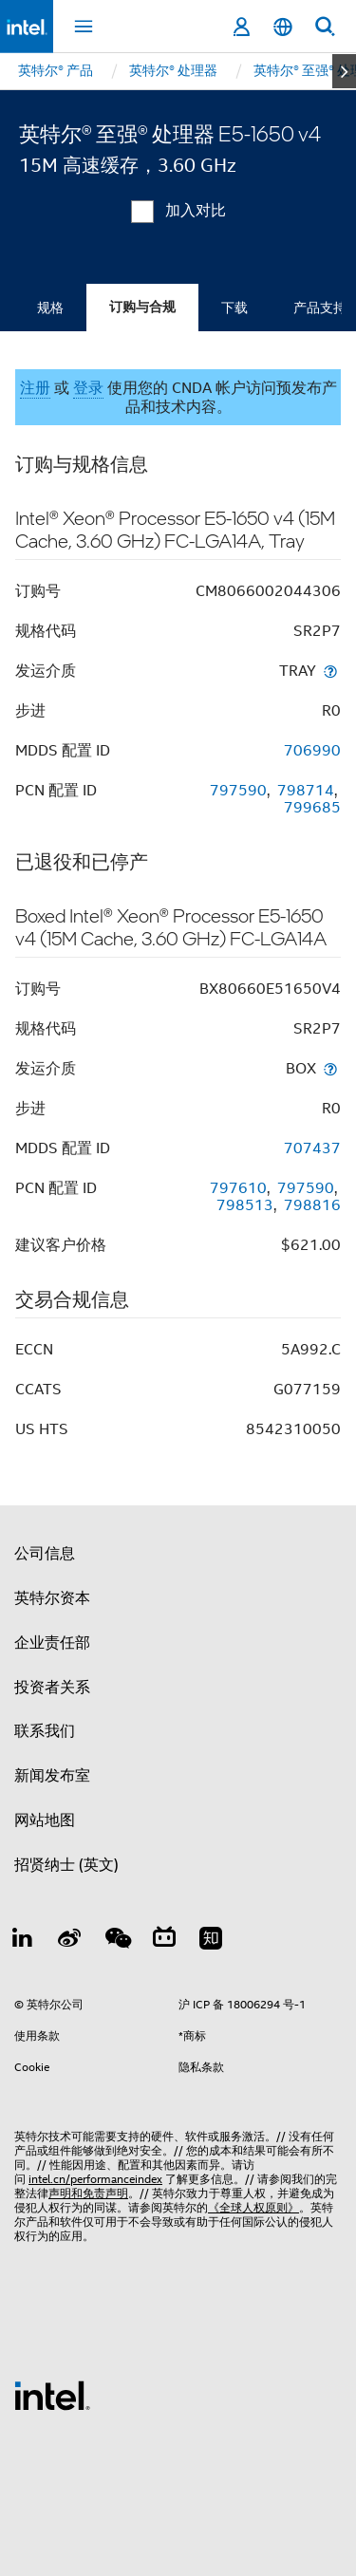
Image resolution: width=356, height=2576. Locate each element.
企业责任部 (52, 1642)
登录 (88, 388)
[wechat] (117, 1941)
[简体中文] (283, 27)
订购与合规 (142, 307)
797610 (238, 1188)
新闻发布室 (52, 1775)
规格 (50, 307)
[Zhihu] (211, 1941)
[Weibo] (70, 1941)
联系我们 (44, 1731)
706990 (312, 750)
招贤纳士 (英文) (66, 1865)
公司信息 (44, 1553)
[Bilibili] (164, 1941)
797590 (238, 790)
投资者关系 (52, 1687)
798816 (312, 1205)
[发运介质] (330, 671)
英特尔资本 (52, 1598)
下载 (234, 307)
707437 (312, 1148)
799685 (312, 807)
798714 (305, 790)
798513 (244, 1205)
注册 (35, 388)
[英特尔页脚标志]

* TASK OBJECTIVE *
The lines from the one with "公司信息 (44, 1553)" through the final line of the data are to be reproduced exactly, both included, with no other lines.

* EXPECTED OUTPUT *
公司信息 (44, 1553)
[Bilibili] (164, 1941)
797590 (238, 790)
投资者关系 (52, 1687)
798816 (312, 1205)
[发运介质] (330, 671)
英特尔资本 (52, 1598)
下载 (234, 307)
707437 (312, 1148)
799685 (312, 807)
798714 (305, 790)
798513 (244, 1205)
注册 (35, 388)
[英特尔页脚标志]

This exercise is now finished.